7. Support: We agrees to provide reasonable technical support by email to customer during normal technical support hours. We will provide customer support by telephone if the customer purchased telephonic support time.
8. Term and Termination: (a) This Agreement is effective as of the Effective Date and shall continue unless terminated; (b) we may terminate this Agreement after five (5) days' written notice to client if client materially breaches this Agreement, including, without limitation, failure to pay, and fails to cure such breach during such five (5) day period; and (c) upon the termination of this Agreement, client will pay us for all Services provided to client by us prior to termination. Sections 2, 3, 4, 5, 9, 11, and 12 will survive termination of this Agreement.
9. Warranty Disclaimer: Except as expressly provided in this Agreement, the Services are provided "as is," and we expressly disclaims all warranties and conditions of any kind, express, implied, or statutory, including, without limitation, the implied warranties of title, non-infringement, merchant-ability, and fitness for a particular purpose. Interruption of Service: You hereby acknowledge and agree that we will not be liable for any temporary delay, outages or interruptions of the Services. Each party acknowledges that it has not entered into this Agreement in reliance upon any warranty or representation except those specifically set forth herein. Unless an approval process is specified herein or in a Statement, all Hosting provided by us to client will be deemed accepted when delivered.

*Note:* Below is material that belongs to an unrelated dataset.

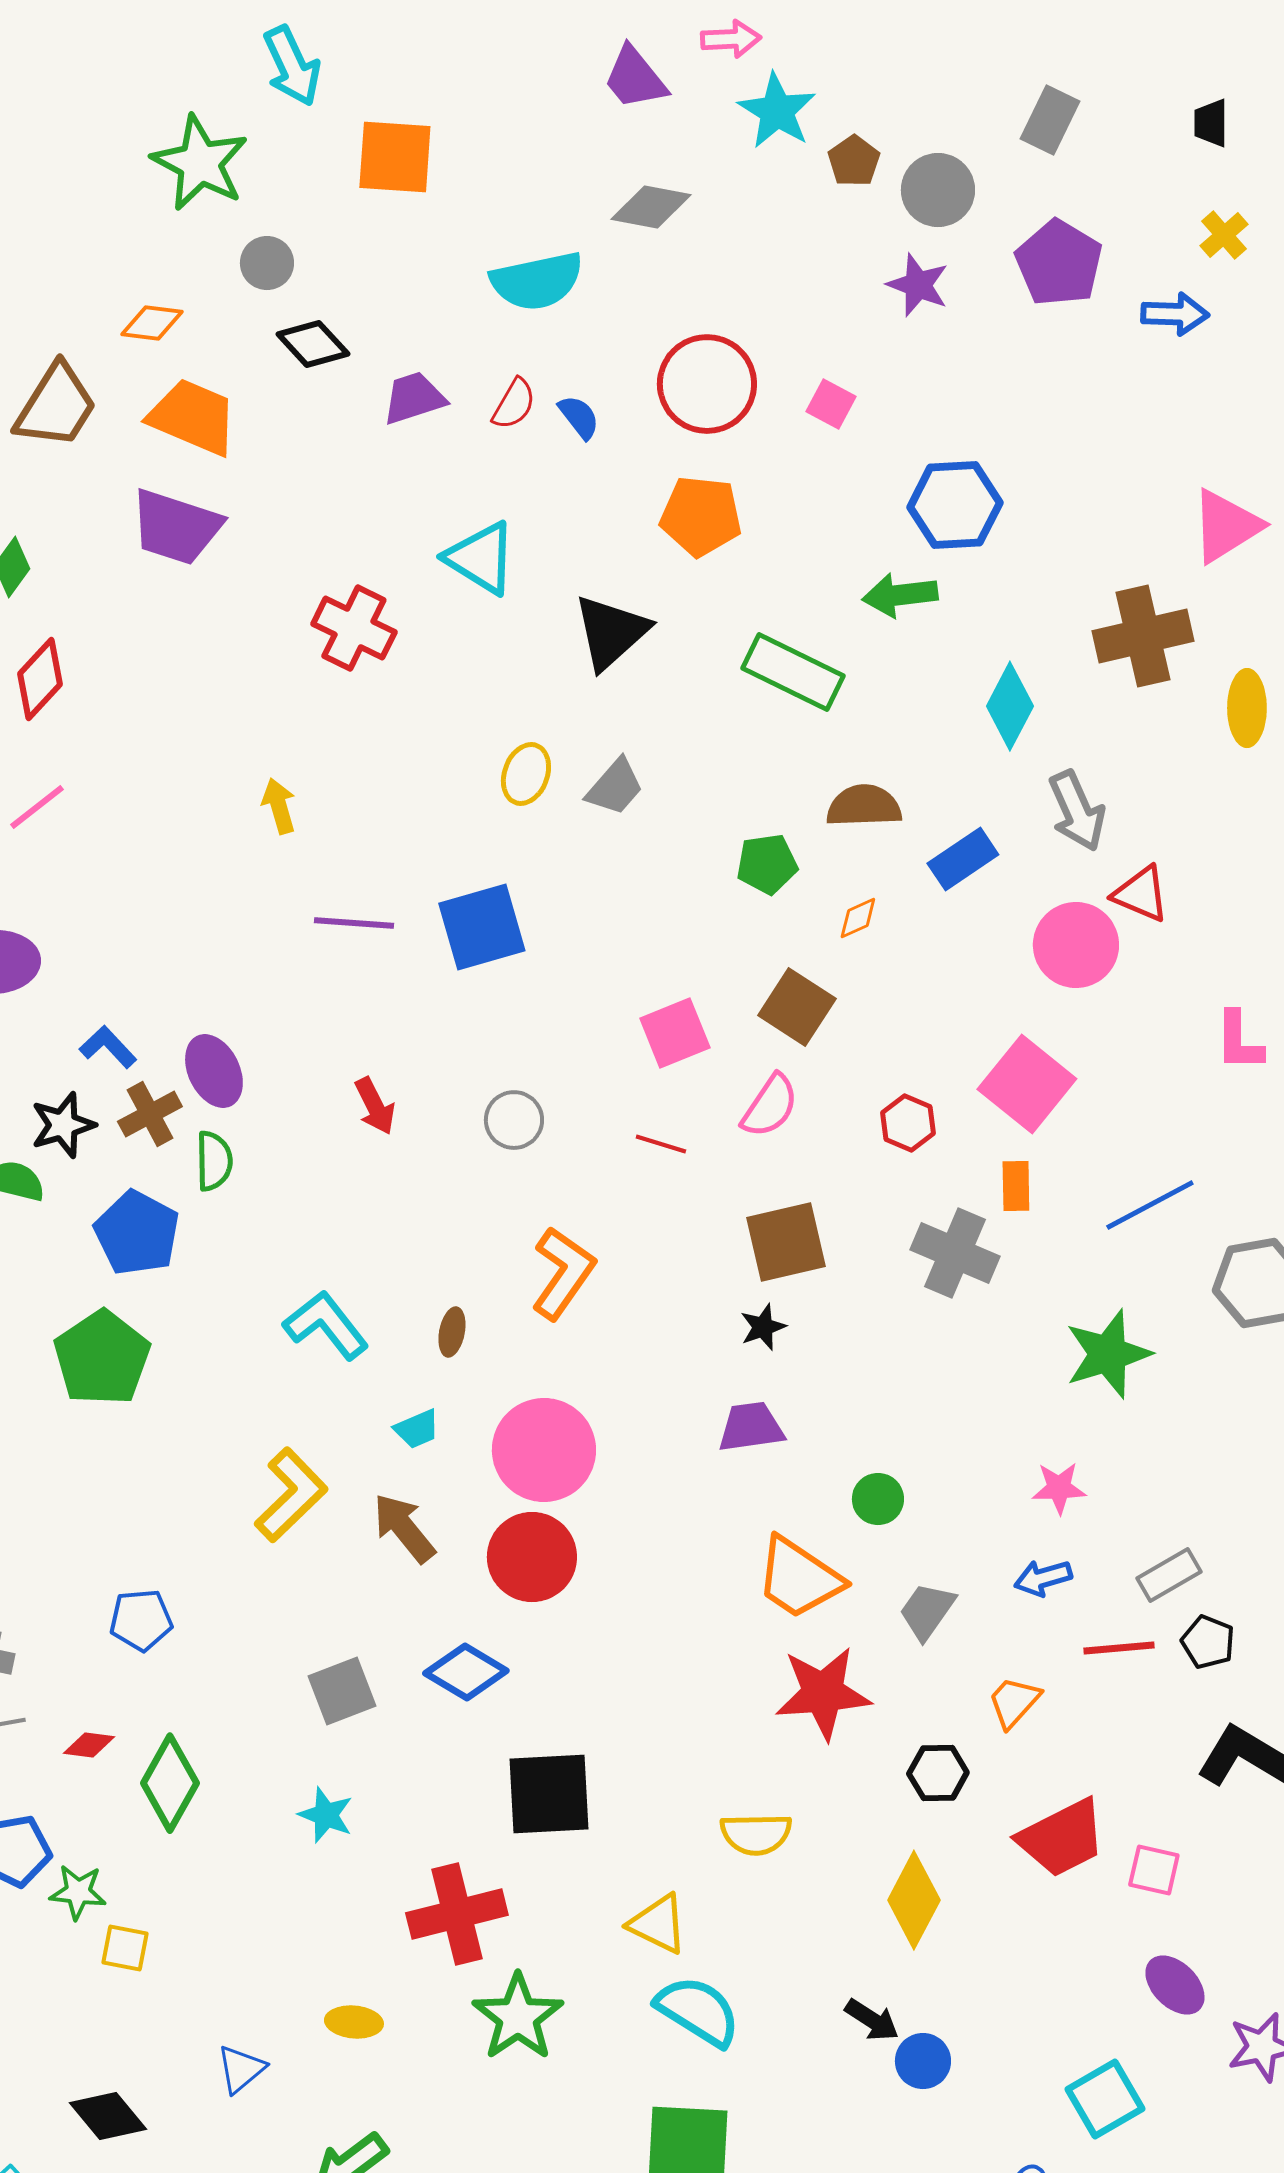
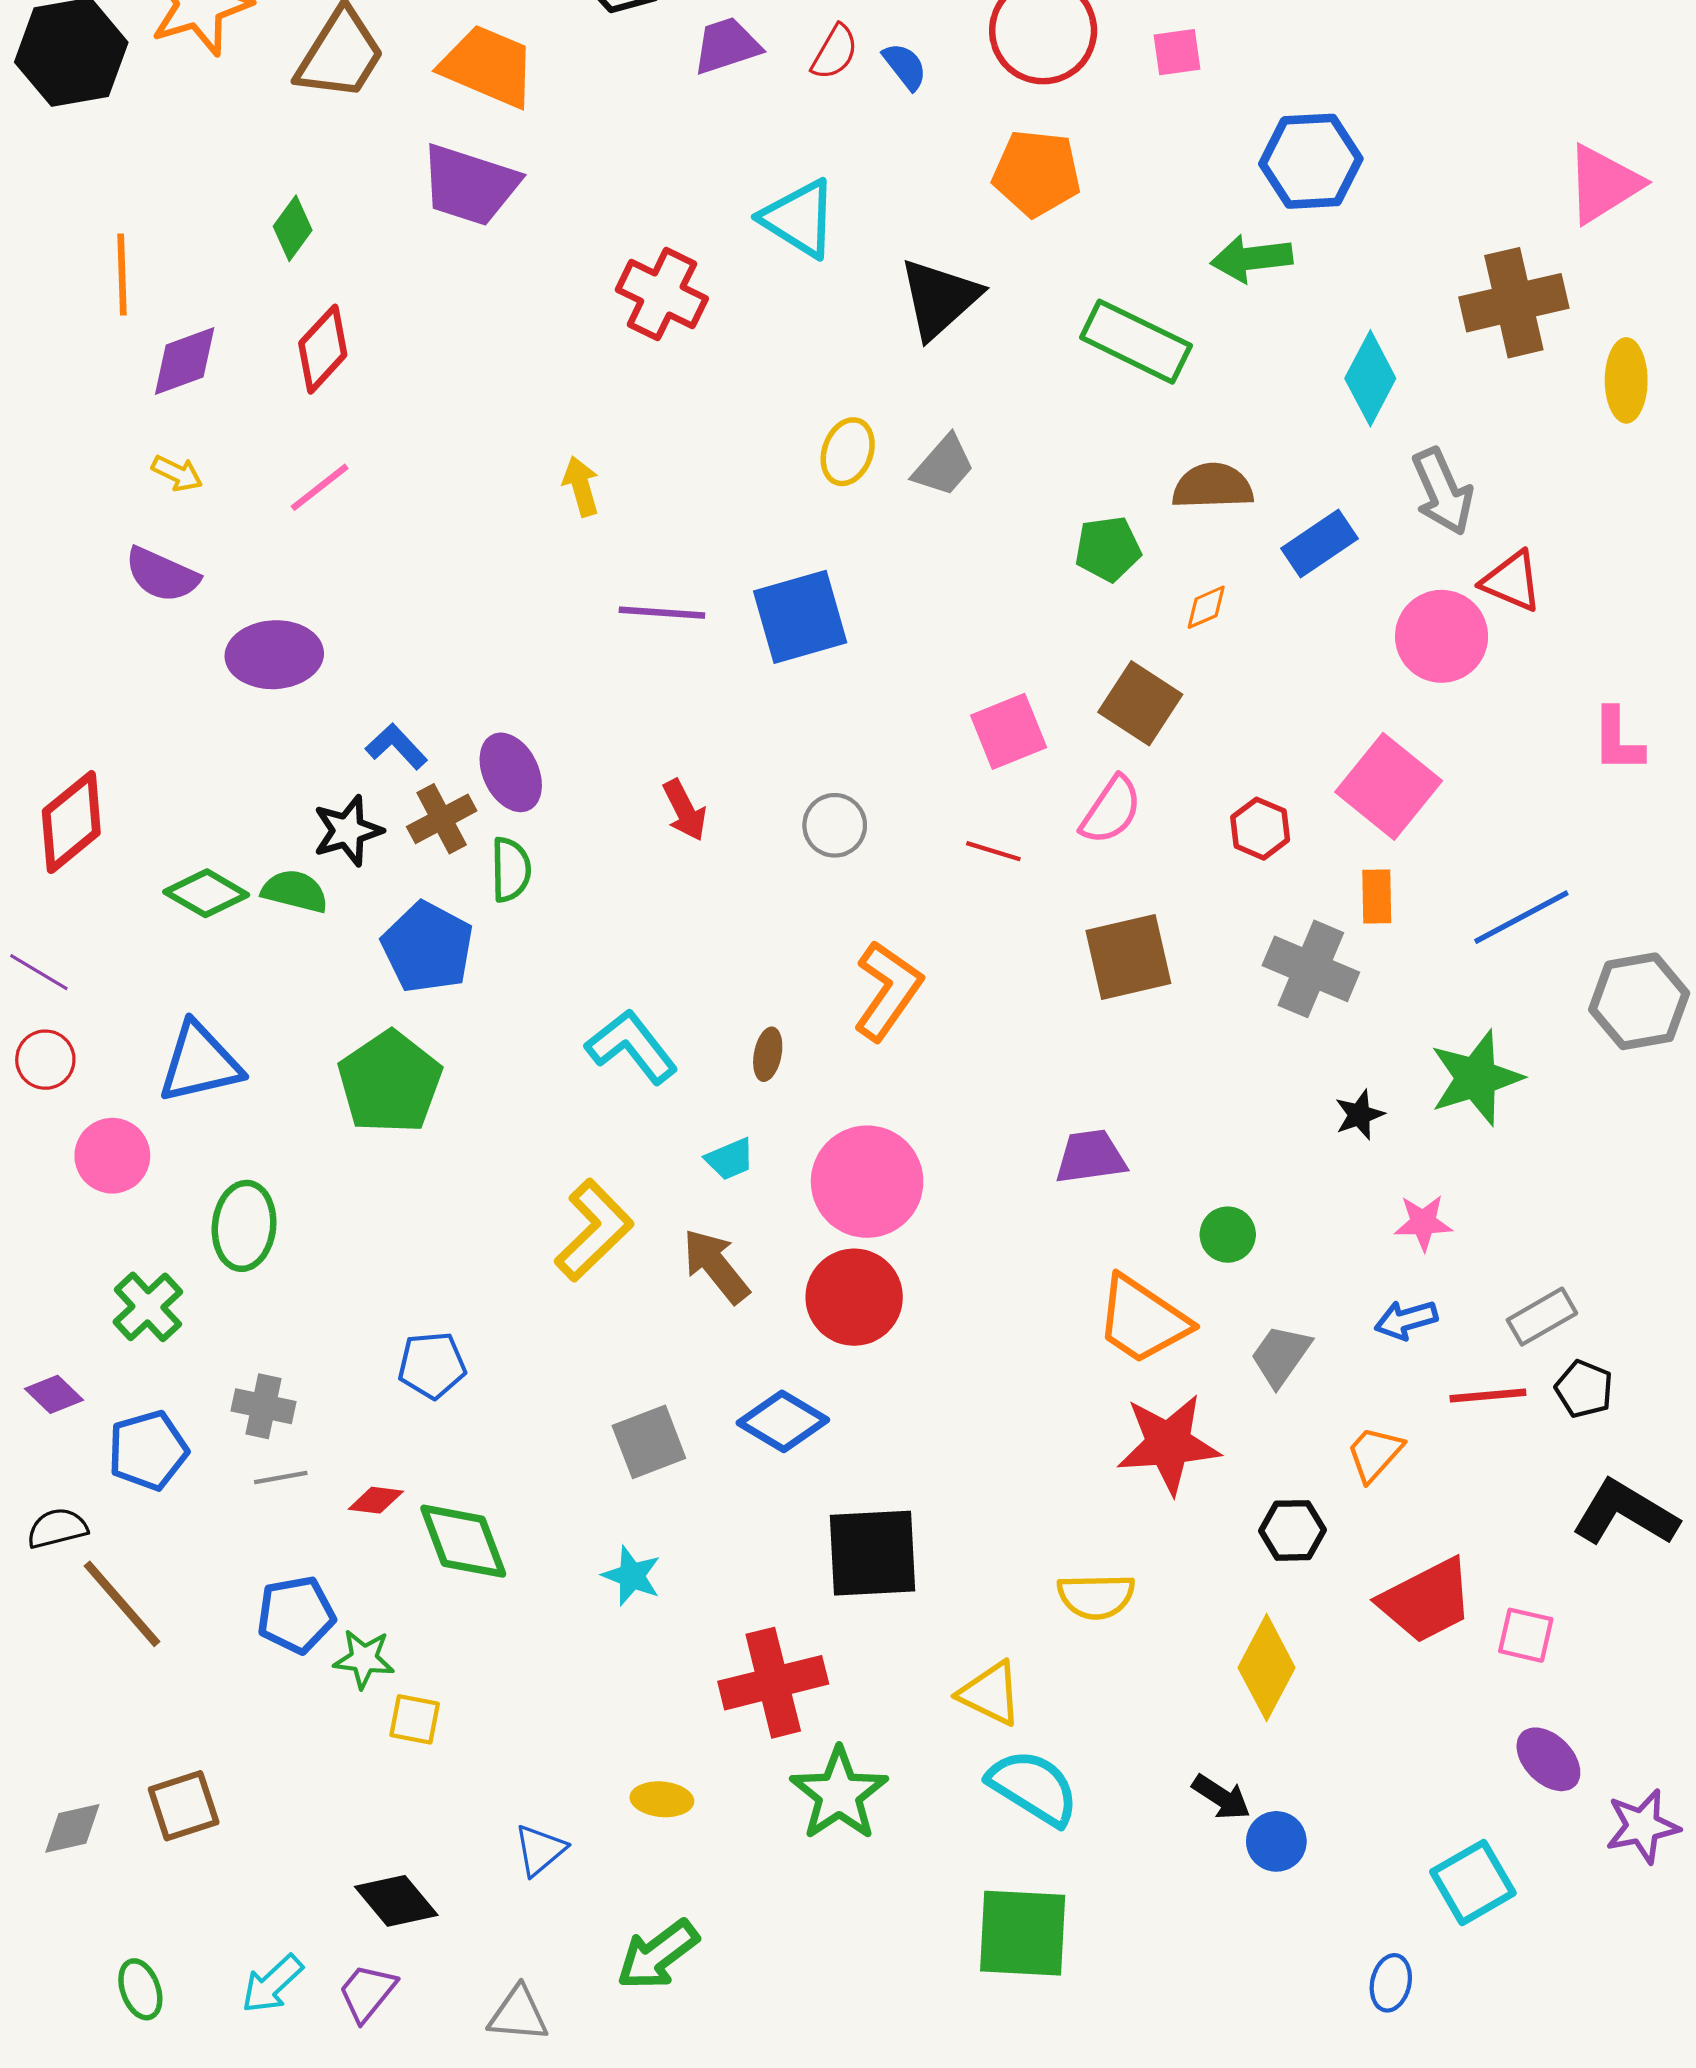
pink square: (831, 404) -> (1177, 52), turned -36
black star: (763, 1327) -> (1359, 1115), moved
green diamond: (170, 1783) -> (463, 1541), turned -50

10. Indemnity: (a) Client Indemnity. Client will defend us against any third-party claim, action, suit, or proceeding alleging any breach of the covenants contained in Section. Subject to Section 11, client shall indemnify us for all losses, damages, liabilities, and all reasonable expenses and costs incurred by us as a result of any such third-party claim, action, suit, or proceeding. (b) Our' Indemnity. We will defend client against any third-party claim, action, suit, or proceeding alleging any breach of the covenants contained in Section 6. Subject to Section 11, we shall indemnify client for all losses, damages, liabilities, and all reasonable expenses and costs incurred by client as a result of any such third party claim, action, suit, or proceeding. (c) Mechanics of Indemnity. The indemnifying party's obligations are conditioned upon the indemnified party: (i) giving the indemnifying party prompt, written notice of any claim, action, suit, or proceeding for which the indemnified party is seeking indemnity; (ii) granting control of the defense and settlement to the indemnifying party; and (iii) reasonably cooperating with the indemnifying party at the indemnifying party's expense.
11. LIMITATION OF LIABILITY. CRIHOST'S LIABILITY HEREUNDER SHALL NOT EXCEED THE AMOUNT PAID BY CLIENT TO CRIHOST DURING THE THREE (3) MONTH PERIOD BEFORE THE ACTION AROSE. CRIHOST SHALL NOT BE LIABLE FOR (A) ANY LOSS OF USE, LOSS OF DATA, OR INTERRUPTION OF BUSINESS OR (B) ANY INDIRECT, SPECIAL, INCIDENTAL, CONSEQUENTIAL, OR PUNITIVE DAMAGES OF ANY KIND (INCLUDING, WITHOUT LIMITATION, LOST PROFITS), REGARDLESS OF THE FORM OR ACTION, WHETHER IN CONTRACT, TORT (INCLUDING NEGLIGENCE), STRICT LIABILITY, OR OTHERWISE, EVEN IF CRIHOST HAS BEEN ADVISED OF THE POSSIBILITY OF SUCH DAMAGES. CUSTOMER ACKNOWLEDGES THAT THESE LIMITATIONS ARE AN ESSENTIAL ELEMENT OF THIS AGREEMENT, AND ABSENT SUCH LIMITATIONS, CRIHOST WOULD NOT ENTER INTO THIS AGREEMENT.